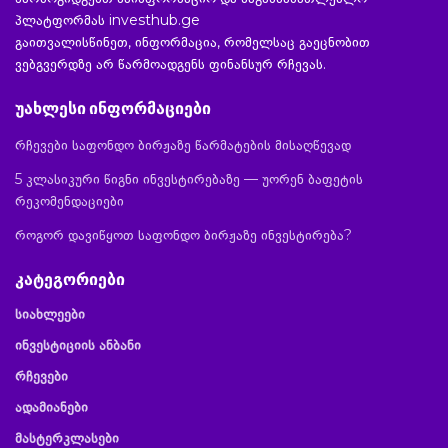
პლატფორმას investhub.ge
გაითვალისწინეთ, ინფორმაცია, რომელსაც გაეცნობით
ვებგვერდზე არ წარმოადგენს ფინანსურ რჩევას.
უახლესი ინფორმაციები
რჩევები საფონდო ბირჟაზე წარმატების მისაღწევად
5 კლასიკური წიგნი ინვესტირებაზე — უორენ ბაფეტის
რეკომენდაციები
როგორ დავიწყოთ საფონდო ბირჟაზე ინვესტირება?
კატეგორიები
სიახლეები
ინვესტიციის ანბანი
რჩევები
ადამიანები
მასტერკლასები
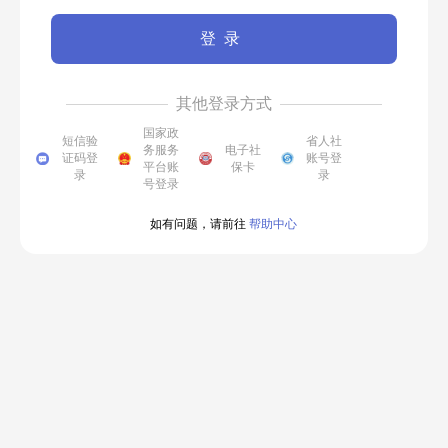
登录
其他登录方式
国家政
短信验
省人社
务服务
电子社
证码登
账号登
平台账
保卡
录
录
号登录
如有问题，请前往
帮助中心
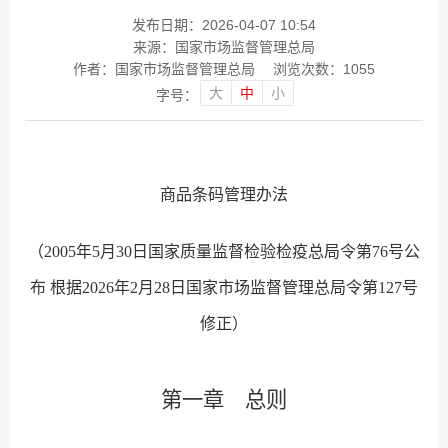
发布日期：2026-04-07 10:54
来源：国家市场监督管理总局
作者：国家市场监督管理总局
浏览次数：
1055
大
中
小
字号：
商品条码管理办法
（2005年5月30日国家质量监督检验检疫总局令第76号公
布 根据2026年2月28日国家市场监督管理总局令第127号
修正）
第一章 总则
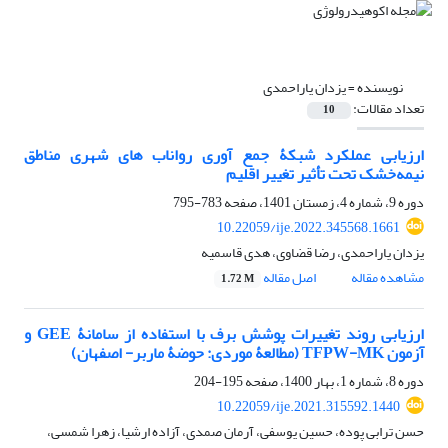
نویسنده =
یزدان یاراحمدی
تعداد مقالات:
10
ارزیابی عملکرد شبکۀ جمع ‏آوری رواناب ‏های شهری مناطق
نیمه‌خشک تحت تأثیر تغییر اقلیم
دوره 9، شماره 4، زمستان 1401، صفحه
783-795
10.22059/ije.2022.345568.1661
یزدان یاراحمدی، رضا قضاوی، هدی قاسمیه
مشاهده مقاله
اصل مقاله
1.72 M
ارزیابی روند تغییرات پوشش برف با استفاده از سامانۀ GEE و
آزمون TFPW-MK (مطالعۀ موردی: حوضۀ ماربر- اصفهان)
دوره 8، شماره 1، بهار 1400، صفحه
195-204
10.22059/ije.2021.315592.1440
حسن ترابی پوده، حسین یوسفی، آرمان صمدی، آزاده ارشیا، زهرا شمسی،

--

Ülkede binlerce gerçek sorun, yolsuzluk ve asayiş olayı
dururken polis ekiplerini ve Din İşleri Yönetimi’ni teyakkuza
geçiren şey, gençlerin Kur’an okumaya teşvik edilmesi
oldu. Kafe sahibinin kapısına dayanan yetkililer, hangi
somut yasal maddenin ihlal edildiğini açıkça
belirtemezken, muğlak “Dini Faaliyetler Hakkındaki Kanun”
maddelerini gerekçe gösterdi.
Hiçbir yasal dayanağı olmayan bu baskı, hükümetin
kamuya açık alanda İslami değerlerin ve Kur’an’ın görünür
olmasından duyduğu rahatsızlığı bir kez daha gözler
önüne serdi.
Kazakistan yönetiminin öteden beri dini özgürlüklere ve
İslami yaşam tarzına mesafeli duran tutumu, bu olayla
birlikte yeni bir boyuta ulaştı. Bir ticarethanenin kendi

---

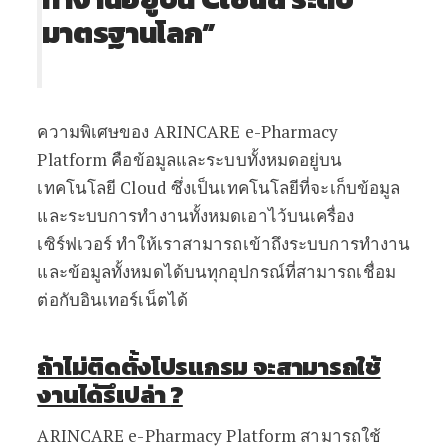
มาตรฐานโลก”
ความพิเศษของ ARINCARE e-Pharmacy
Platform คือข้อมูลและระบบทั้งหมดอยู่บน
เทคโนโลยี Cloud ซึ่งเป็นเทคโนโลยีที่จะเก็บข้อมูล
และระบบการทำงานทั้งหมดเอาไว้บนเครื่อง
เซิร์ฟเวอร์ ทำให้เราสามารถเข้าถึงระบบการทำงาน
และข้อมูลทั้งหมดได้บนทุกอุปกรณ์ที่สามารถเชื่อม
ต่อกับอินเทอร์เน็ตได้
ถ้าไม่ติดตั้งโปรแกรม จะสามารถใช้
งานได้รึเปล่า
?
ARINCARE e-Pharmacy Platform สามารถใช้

**TASK BRIEF**
Scan the listing above. Collect all lines with the word "İslami".

**ANSWER BOX**
kamuya açık alanda İslami değerlerin ve Kur’an’ın görünür
İslami yaşam tarzına mesafeli duran tutumu, bu olayla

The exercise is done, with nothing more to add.